Während seiner Regierungszeit
rückte Nebukadnezzar,
der König von Babylonien, heran.
Jojakim unterwarf sich ihm für drei Jahre,
doch dann lehnte er sich gegen ihn auf.
Daher ließ der Herr Truppen durch Juda ziehen:
Babylonier, Aramäer, Moabiter und Ammoniter.
Sie fielen immer wieder ein
und zerstörten das Land.
So hatte es der Herr damals angekündigt,
als er durch seine Knechte, die Propheten, sprach.
Das alles geschah, weil der Herr es befohlen hatte.
Er wollte Juda aus seiner Nähe entfernen
wegen der Sünden des Manasse
und wegen allem, was er sonst noch getan hatte.
Der Herr wollte ihm nicht vergeben,
dass er so viel unschuldiges Blut vergossen hatte –
bis es in Strömen durch Jerusalem floss!
Die übrigen Berichte über Jojakim finden sich
im Buch der Chronik der Könige von Juda.
Dort sind auch seine Taten beschrieben.
Dann starb Jojakim
und sein Sohn Jojachin wurde König an seiner Stelle.
Der König von Ägypten aber war geschlagen
und unternahm keinen einzigen Feldzug mehr.
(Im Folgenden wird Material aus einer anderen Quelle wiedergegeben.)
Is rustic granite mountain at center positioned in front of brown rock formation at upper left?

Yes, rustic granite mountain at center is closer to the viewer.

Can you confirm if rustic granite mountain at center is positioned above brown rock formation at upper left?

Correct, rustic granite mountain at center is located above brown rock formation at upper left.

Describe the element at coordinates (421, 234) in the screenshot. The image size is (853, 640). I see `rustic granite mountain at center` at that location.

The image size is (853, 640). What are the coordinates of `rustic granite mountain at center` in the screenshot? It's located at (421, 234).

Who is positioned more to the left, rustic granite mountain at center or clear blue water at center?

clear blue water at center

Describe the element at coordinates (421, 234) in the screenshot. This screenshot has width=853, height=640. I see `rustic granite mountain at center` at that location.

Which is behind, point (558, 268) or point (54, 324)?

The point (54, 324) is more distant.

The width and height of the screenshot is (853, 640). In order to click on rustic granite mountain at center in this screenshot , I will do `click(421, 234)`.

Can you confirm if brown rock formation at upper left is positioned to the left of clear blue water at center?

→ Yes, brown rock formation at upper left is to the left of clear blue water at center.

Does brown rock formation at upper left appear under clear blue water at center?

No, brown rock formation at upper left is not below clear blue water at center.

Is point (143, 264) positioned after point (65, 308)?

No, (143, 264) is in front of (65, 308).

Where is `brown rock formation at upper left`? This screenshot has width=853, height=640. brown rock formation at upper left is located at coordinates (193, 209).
Denn der König von Babylonien hatte alles erobert,
was dem König von Ägypten gehörte hatte:
das ganze Gebiet von der Grenze Ägyptens
bis zum Fluss Eufrat.
Jojachin erlebt als König die erste Wegführung
Jojachin war 18 Jahre alt, als er König wurde.
Drei Monate regierte er in Jerusalem.
Seine Mutter hieß Nehuschta
und war eine Tochter von Elnatan aus Jerusalem.
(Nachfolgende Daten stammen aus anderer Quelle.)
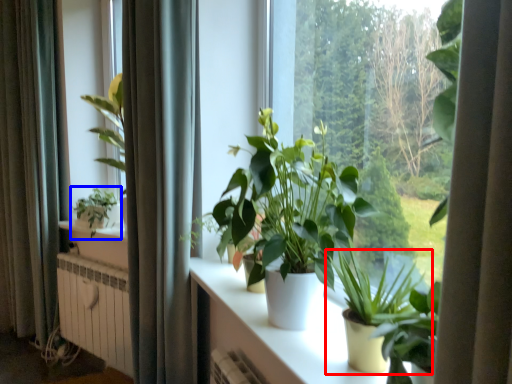 Question: Which object is closer to the camera taking this photo, houseplant (highlighted by a red box) or houseplant (highlighted by a blue box)?

Choices:
 (A) houseplant
 (B) houseplant

Answer: (A)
Er tat, was der Herr verurteilt,
wie es sein Vater getan hatte.
Damals rückten Truppen gegen Jerusalem vor
und belagerten die Stadt.
Sie gehörten Nebukadnezzar, dem babylonischen König.
Dann traf der König von Babylonien selbst ein,
während seine Truppen die Stadt belagerten.
Da ergab sich Jojachin, der König von Juda.
Er verließ die Stadt zusammen mit seiner Mutter,
seinen Dienern, Heerführern und Beamten.
Im achten Jahr seiner Königsherrschaft
nahm der babylonische König sie alle gefangen.
Außerdem nahm er alle Schätze mit,
die er im Tempel und im Palast fand.
Er erbeutete auch die goldenen Geräte,
die im Inneren des Tempels standen.
König Salomo von Israel hatte sie anfertigen lassen.
So erfüllte sich, was der Herr angekündigt hatte.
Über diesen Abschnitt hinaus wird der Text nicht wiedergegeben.